====== Data listing ======

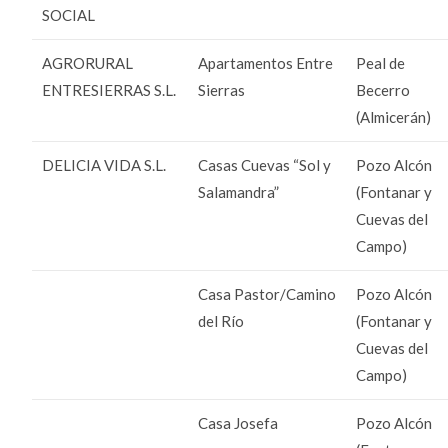
SOCIAL
AGRORURAL
Apartamentos Entre
Peal de
ENTRESIERRAS S.L.
Sierras
Becerro
(Almicerán)
DELICIA VIDA S.L.
Casas Cuevas “Sol y
Pozo Alcón
Salamandra”
(Fontanar y
Cuevas del
Campo)
Casa Pastor/Camino
Pozo Alcón
del Río
(Fontanar y
Cuevas del
Campo)
Casa Josefa
Pozo Alcón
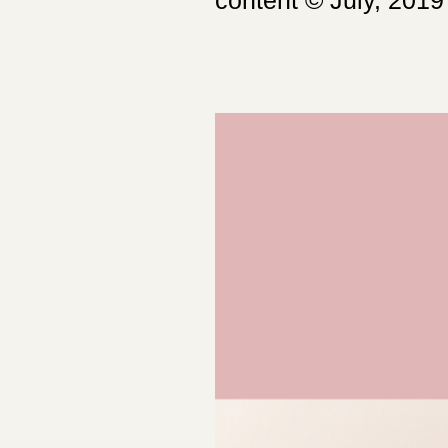
content © July, 2019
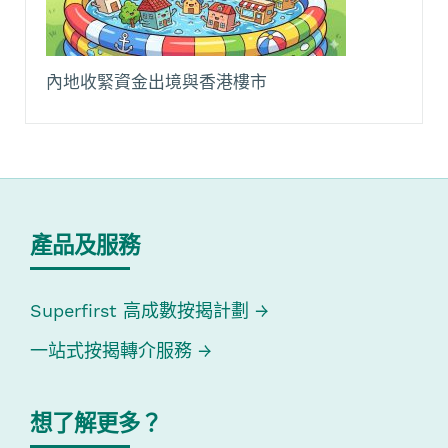
內地收緊資金出境與香港樓市
產品及服務
Superfirst 高成數按揭計劃
一站式按揭轉介服務
想了解更多？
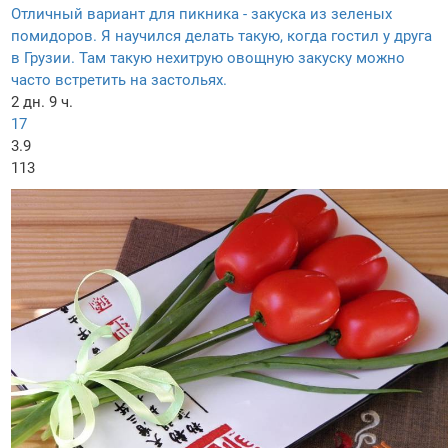
Отличный вариант для пикника - закуска из зеленых
помидоров. Я научился делать такую, когда гостил у друга
в Грузии. Там такую нехитрую овощную закуску можно
часто встретить на застольях.
2 дн. 9 ч.
17
3.9
113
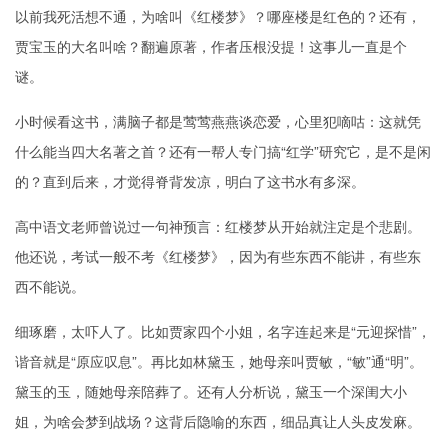
以前我死活想不通，为啥叫《红楼梦》？哪座楼是红色的？还有，
贾宝玉的大名叫啥？翻遍原著，作者压根没提！这事儿一直是个
谜。
小时候看这书，满脑子都是莺莺燕燕谈恋爱，心里犯嘀咕：这就凭
什么能当四大名著之首？还有一帮人专门搞“红学”研究它，是不是闲
的？直到后来，才觉得脊背发凉，明白了这书水有多深。
高中语文老师曾说过一句神预言：红楼梦从开始就注定是个悲剧。
他还说，考试一般不考《红楼梦》，因为有些东西不能讲，有些东
西不能说。
细琢磨，太吓人了。比如贾家四个小姐，名字连起来是“元迎探惜”，
谐音就是“原应叹息”。再比如林黛玉，她母亲叫贾敏，“敏”通“明”。
黛玉的玉，随她母亲陪葬了。还有人分析说，黛玉一个深闺大小
姐，为啥会梦到战场？这背后隐喻的东西，细品真让人头皮发麻。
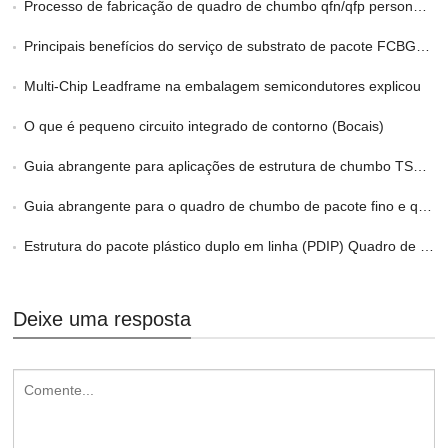
Processo de fabricação de quadro de chumbo qfn/qfp personalizado
Principais benefícios do serviço de substrato de pacote FCBGA personalizado no HPC
Multi-Chip Leadframe na embalagem semicondutores explicou
O que é pequeno circuito integrado de contorno (Bocais)
Guia abrangente para aplicações de estrutura de chumbo TSOP/LOC
Guia abrangente para o quadro de chumbo de pacote fino e quadro
Estrutura do pacote plástico duplo em linha (PDIP) Quadro de chumbo
Deixe uma resposta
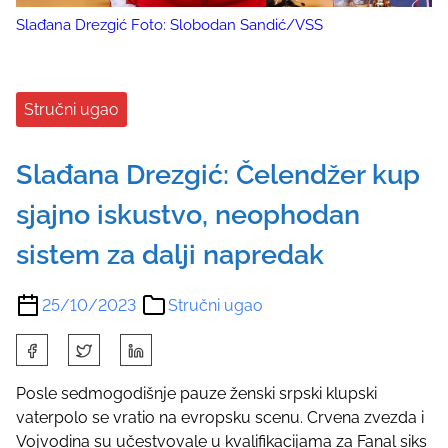
Slađana Drezgić Foto: Slobodan Sandić/VSS
Stručni ugao
Slađana Drezgić: Čelendžer kup
sjajno iskustvo, neophodan
sistem za dalji napredak
25/10/2023
Stručni ugao
S
h
a
Posle sedmogodišnje pauze ženski srpski klupski
r
vaterpolo se vratio na evropsku scenu. Crvena zvezda i
e
Vojvodina su učestvovale u kvalifikacijama za Fanal siks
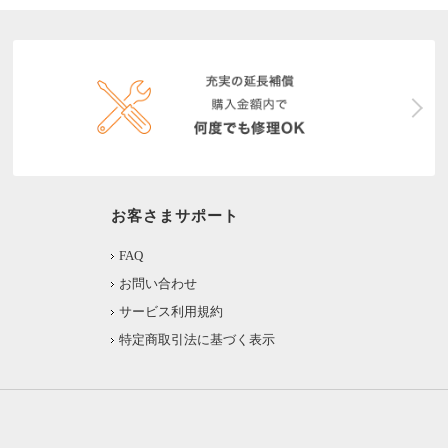
お客さまサポート
FAQ
お問い合わせ
サービス利用規約
特定商取引法に基づく表示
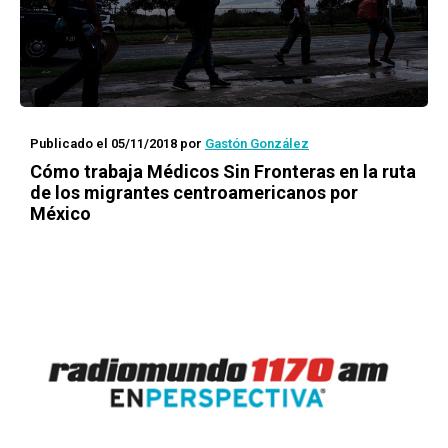
Publicado el 05/11/2018
por
Gastón González
Cómo trabaja Médicos Sin Fronteras en la ruta
de los migrantes centroamericanos por
México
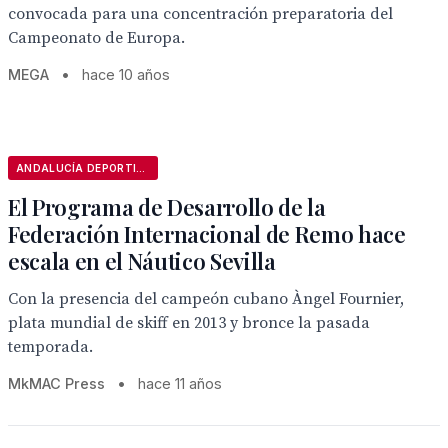
convocada para una concentración preparatoria del
Campeonato de Europa.
MEGA
•
hace 10 años
ANDALUCÍA DEPORTIVA
El Programa de Desarrollo de la
Federación Internacional de Remo hace
escala en el Náutico Sevilla
Con la presencia del campeón cubano Àngel Fournier,
plata mundial de skiff en 2013 y bronce la pasada
temporada.
MkMAC Press
•
hace 11 años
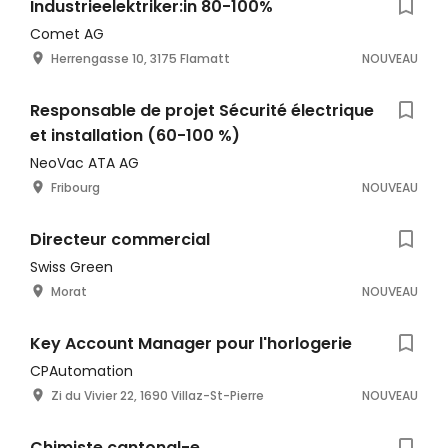
Industrieelektriker:in 80-100%
Comet AG
Herrengasse 10, 3175 Flamatt
NOUVEAU
Responsable de projet Sécurité électrique
et installation (60-100 %)
NeoVac ATA AG
Fribourg
NOUVEAU
Directeur commercial
Swiss Green
Morat
NOUVEAU
Key Account Manager pour l'horlogerie
CPAutomation
Zi du Vivier 22, 1690 Villaz-St-Pierre
NOUVEAU
Chimiste cantonal-e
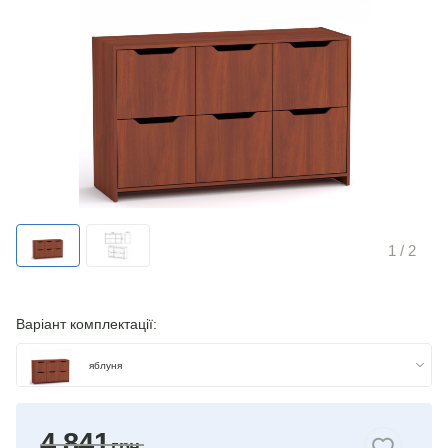
1
/ 2
Варіант комплектації:
яблуня
бук
4 841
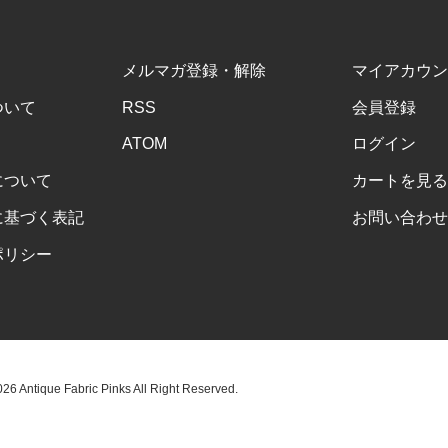
メルマガ登録・解除
マイアカウン
ついて
RSS
会員登録
ATOM
ログイン
について
カートを見る
に基づく表記
お問い合わせ
ポリシー
6 Antique Fabric Pinks All Right Reserved.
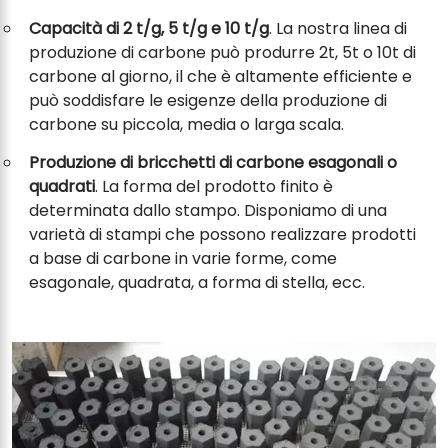
Capacità di 2 t/g, 5 t/g e 10 t/g
. La nostra linea di
produzione di carbone può produrre 2t, 5t o 10t di
carbone al giorno, il che è altamente efficiente e
può soddisfare le esigenze della produzione di
carbone su piccola, media o larga scala.
Produzione di bricchetti di carbone esagonali o
quadrati
. La forma del prodotto finito è
determinata dallo stampo. Disponiamo di una
varietà di stampi che possono realizzare prodotti
a base di carbone in varie forme, come
esagonale, quadrata, a forma di stella, ecc.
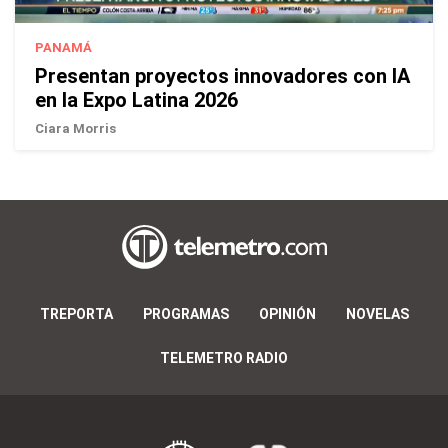
PANAMÁ
Presentan proyectos innovadores con IA
en la Expo Latina 2026
Ciara Morris
TREPORTA
PROGRAMAS
OPINIÓN
NOVELAS
TELEMETRO RADIO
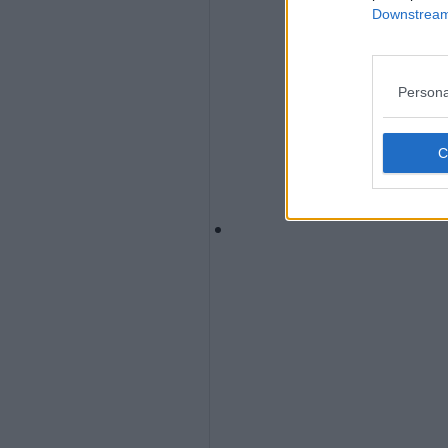
Downstream 
Persona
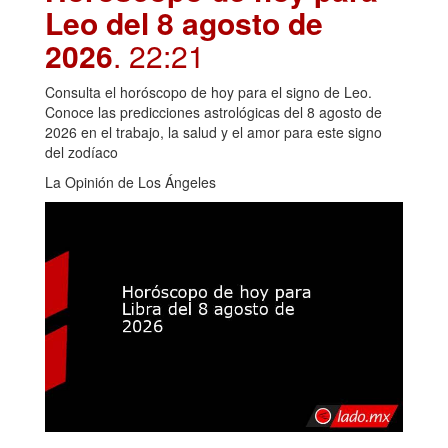
Leo del 8 agosto de
2026
. 22:21
Consulta el horóscopo de hoy para el signo de Leo.
Conoce las predicciones astrológicas del 8 agosto de
2026 en el trabajo, la salud y el amor para este signo
del zodíaco
La Opinión de Los Ángeles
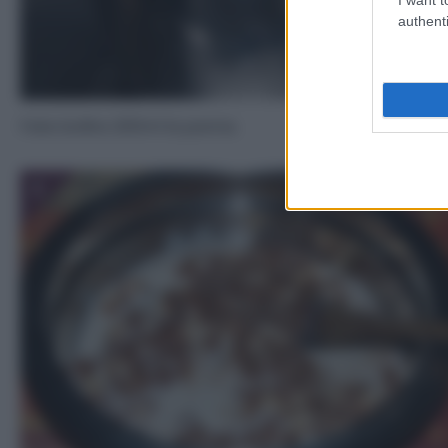
authenti
Fate bollire 200ml la panna.
3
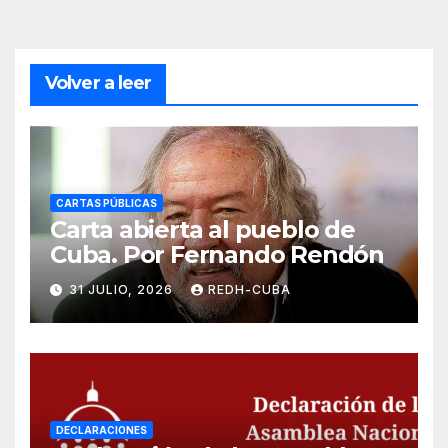
Volver a leer
CARTAS PÚBLICAS
Carta abierta al pueblo de
Cuba. Por Fernando Rendón
31 JULIO, 2026
REDH-CUBA
DECLARACIONES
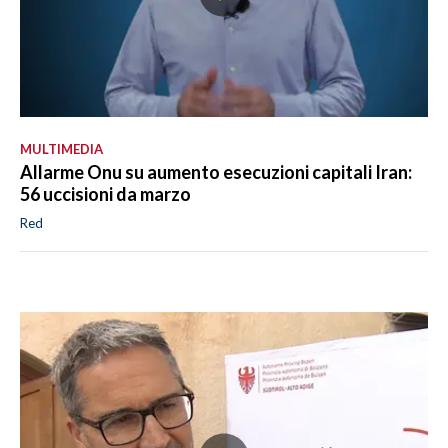
MULTIMEDIA
Allarme Onu su aumento esecuzioni capitali Iran:
56 uccisioni da marzo
Red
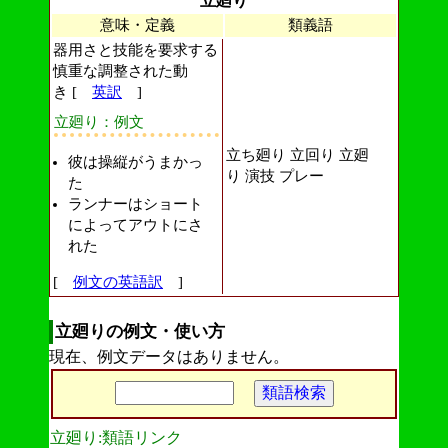
立廻り
意味・定義
類義語
器用さと技能を要求する
慎重な調整された動
き [
英訳
]
立廻り：例文
立ち廻り 立回り 立廻
彼は操縦がうまかっ
り 演技 プレー
た
ランナーはショート
によってアウトにさ
れた
[
例文の英語訳
]
立廻りの例文・使い方
現在、例文データはありません。
立廻り:類語リンク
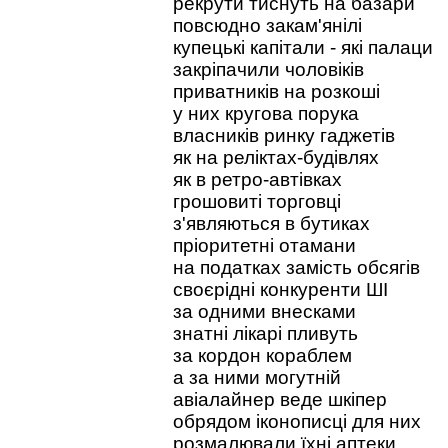
рекрути тиснуть на базари
повсюдно закам'янілі
купецькі капітали - які палаци
закріпачили чоловіків
приватників на розкоші
у них кругова порука
власників ринку гаджетів
як на реліктах-будівлях
як в ретро-автівках
грошовиті торговці
з'являються в бутиках
пріоритетні отамани
на податках замість обсягів
своєрідні конкуренти ШІ
за одними внесками
знатні лікарі пливуть
за кордон кораблем
а за ними могутній
авіалайнер веде шкіпер
обрядом іконописці для них
розмалювали їхні аптеки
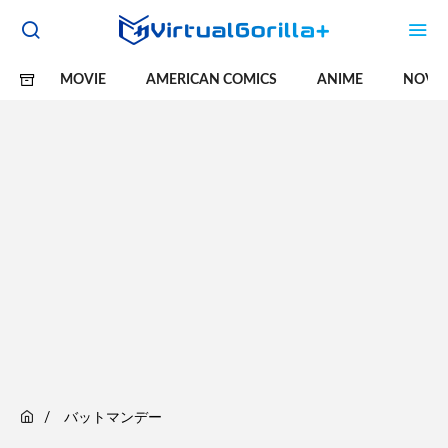
MOVIE
AMERICAN COMICS
ANIME
NOVE
バットマンデー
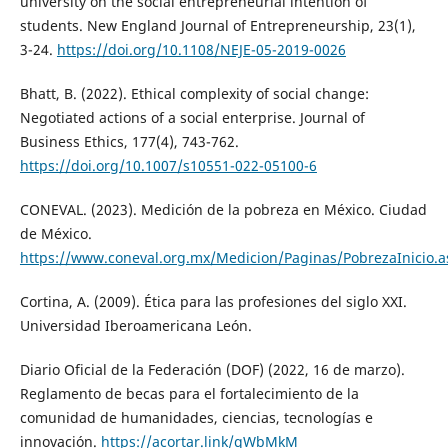
university on the social entrepreneurial intention of
students. New England Journal of Entrepreneurship, 23(1),
3-24.
https://doi.org/10.1108/NEJE-05-2019-0026
Bhatt, B. (2022). Ethical complexity of social change:
Negotiated actions of a social enterprise. Journal of
Business Ethics, 177(4), 743-762.
https://doi.org/10.1007/s10551-022-05100-6
CONEVAL. (2023). Medición de la pobreza en México. Ciudad
de México.
https://www.coneval.org.mx/Medicion/Paginas/PobrezaInicio.a
Cortina, A. (2009). Ética para las profesiones del siglo XXI.
Universidad Iberoamericana León.
Diario Oficial de la Federación (DOF) (2022, 16 de marzo).
Reglamento de becas para el fortalecimiento de la
comunidad de humanidades, ciencias, tecnologías e
innovación.
https://acortar.link/qWbMkM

======

#### [Task objective]
Could you write out every line above exactly as it stands, with no images?

#### [Reply to the task]
SOCIAL
AGRORURAL
Apartamentos Entre
Peal de
ENTRESIERRAS S.L.
Sierras
Becerro
(Almicerán)
DELICIA VIDA S.L.
Casas Cuevas “Sol y
Pozo Alcón
Salamandra”
(Fontanar y
Cuevas del
Campo)
Casa Pastor/Camino
Pozo Alcón
del Río
(Fontanar y
Cuevas del
Campo)
Casa Josefa
Pozo Alcón
content © July, 2019
內地收緊資金出境與香港樓市
產品及服務
Superfirst 高成數按揭計劃
一站式按揭轉介服務
想了解更多？
Отличный вариант для пикника - закуска из зеленых
помидоров. Я научился делать такую, когда гостил у друга
в Грузии. Там такую нехитрую овощную закуску можно
часто встретить на застольях.
2 дн. 9 ч.
17
3.9
113
以前我死活想不通，为啥叫《红楼梦》？哪座楼是红色的？还有，
贾宝玉的大名叫啥？翻遍原著，作者压根没提！这事儿一直是个
谜。
小时候看这书，满脑子都是莺莺燕燕谈恋爱，心里犯嘀咕：这就凭
什么能当四大名著之首？还有一帮人专门搞“红学”研究它，是不是闲
的？直到后来，才觉得脊背发凉，明白了这书水有多深。
高中语文老师曾说过一句神预言：红楼梦从开始就注定是个悲剧。
他还说，考试一般不考《红楼梦》，因为有些东西不能讲，有些东
西不能说。
细琢磨，太吓人了。比如贾家四个小姐，名字连起来是“元迎探惜”，
谐音就是“原应叹息”。再比如林黛玉，她母亲叫贾敏，“敏”通“明”。
黛玉的玉，随她母亲陪葬了。还有人分析说，黛玉一个深闺大小
姐，为啥会梦到战场？这背后隐喻的东西，细品真让人头皮发麻。
Processo de fabricação de quadro de chumbo qfn/qfp personalizado
Principais benefícios do serviço de substrato de pacote FCBGA personalizado no HPC
Multi-Chip Leadframe na embalagem semicondutores explicou
O que é pequeno circuito integrado de contorno (Bocais)
Guia abrangente para aplicações de estrutura de chumbo TSOP/LOC
Guia abrangente para o quadro de chumbo de pacote fino e quadro
Estrutura do pacote plástico duplo em linha (PDIP) Quadro de chumbo
Deixe uma resposta
Slađana Drezgić Foto: Slobodan Sandić/VSS
Stručni ugao
Slađana Drezgić: Čelendžer kup
sjajno iskustvo, neophodan
sistem za dalji napredak
25/10/2023
Stručni ugao
S
h
a
Posle sedmogodišnje pauze ženski srpski klupski
r
vaterpolo se vratio na evropsku scenu. Crvena zvezda i
e
Vojvodina su učestvovale u kvalifikacijama za Fanal siks
お客さまサポート
FAQ
お問い合わせ
サービス利用規約
特定商取引法に基づく表示
Publicado el 05/11/2018
por
Gastón González
Cómo trabaja Médicos Sin Fronteras en la ruta
de los migrantes centroamericanos por
México
convocada para una concentración preparatoria del
Campeonato de Europa.
MEGA
•
hace 10 años
ANDALUCÍA DEPORTIVA
El Programa de Desarrollo de la
Federación Internacional de Remo hace
escala en el Náutico Sevilla
Con la presencia del campeón cubano Àngel Fournier,
plata mundial de skiff en 2013 y bronce la pasada
temporada.
MkMAC Press
•
hace 11 años
Industrieelektriker:in 80-100%
Comet AG
Herrengasse 10, 3175 Flamatt
NOUVEAU
Responsable de projet Sécurité électrique
et installation (60-100 %)
NeoVac ATA AG
Fribourg
NOUVEAU
Directeur commercial
Swiss Green
Morat
NOUVEAU
Key Account Manager pour l'horlogerie
CPAutomation
Zi du Vivier 22, 1690 Villaz-St-Pierre
NOUVEAU
Chimiste cantonal-e
1
/ 2
Варіант комплектації:
яблуня
бук
4 841
メルマガ登録・解除
マイアカウン
ついて
RSS
会員登録
ATOM
ログイン
について
カートを見る
に基づく表記
お問い合わせ
ポリシー
6 Antique Fabric Pinks All Right Reserved.
Capacità di 2 t/g, 5 t/g e 10 t/g
. La nostra linea di
produzione di carbone può produrre 2t, 5t o 10t di
carbone al giorno, il che è altamente efficiente e
può soddisfare le esigenze della produzione di
carbone su piccola, media o larga scala.
Produzione di bricchetti di carbone esagonali o
quadrati
. La forma del prodotto finito è
determinata dallo stampo. Disponiamo di una
varietà di stampi che possono realizzare prodotti
a base di carbone in varie forme, come
esagonale, quadrata, a forma di stella, ecc.
PANAMÁ
Presentan proyectos innovadores con IA
en la Expo Latina 2026
Ciara Morris
TREPORTA
PROGRAMAS
OPINIÓN
NOVELAS
TELEMETRO RADIO
Downstream 
Persona
Leo del 8 agosto de
2026
. 22:21
Consulta el horóscopo de hoy para el signo de Leo.
Conoce las predicciones astrológicas del 8 agosto de
2026 en el trabajo, la salud y el amor para este signo
del zodíaco
La Opinión de Los Ángeles
authenti
Fate bollire 200ml la panna.
3
Volver a leer
CARTAS PÚBLICAS
Carta abierta al pueblo de
Cuba. Por Fernando Rendón
31 JULIO, 2026
REDH-CUBA
DECLARACIONES
MULTIMEDIA
Allarme Onu su aumento esecuzioni capitali Iran:
56 uccisioni da marzo
Red
立廻り
意味・定義
類義語
器用さと技能を要求する
慎重な調整された動
き [
英訳
]
立廻り：例文
立ち廻り 立回り 立廻
彼は操縦がうまかっ
り 演技 プレー
た
ランナーはショート
によってアウトにさ
れた
[
例文の英語訳
]
立廻りの例文・使い方
現在、例文データはありません。
立廻り:類語リンク
рекрути тиснуть на базари
повсюдно закам'янілі
купецькі капітали - які палаци
закріпачили чоловіків
приватників на розкоші
у них кругова порука
власників ринку гаджетів
як на реліктах-будівлях
як в ретро-автівках
грошовиті торговці
з'являються в бутиках
пріоритетні отамани
на податках замість обсягів
своєрідні конкуренти ШІ
за одними внесками
знатні лікарі пливуть
за кордон кораблем
а за ними могутній
авіалайнер веде шкіпер
обрядом іконописці для них
розмалювали їхні аптеки
MOVIE
AMERICAN COMICS
ANIME
NOVE
バットマンデー
university on the social entrepreneurial intention of
students. New England Journal of Entrepreneurship, 23(1),
3-24.
https://doi.org/10.1108/NEJE-05-2019-0026
Bhatt, B. (2022). Ethical complexity of social change:
Negotiated actions of a social enterprise. Journal of
Business Ethics, 177(4), 743-762.
https://doi.org/10.1007/s10551-022-05100-6
CONEVAL. (2023). Medición de la pobreza en México. Ciudad
de México.
https://www.coneval.org.mx/Medicion/Paginas/PobrezaInicio.a
Cortina, A. (2009). Ética para las profesiones del siglo XXI.
Universidad Iberoamericana León.
Diario Oficial de la Federación (DOF) (2022, 16 de marzo).
Reglamento de becas para el fortalecimiento de la
comunidad de humanidades, ciencias, tecnologías e
innovación.
https://acortar.link/qWbMkM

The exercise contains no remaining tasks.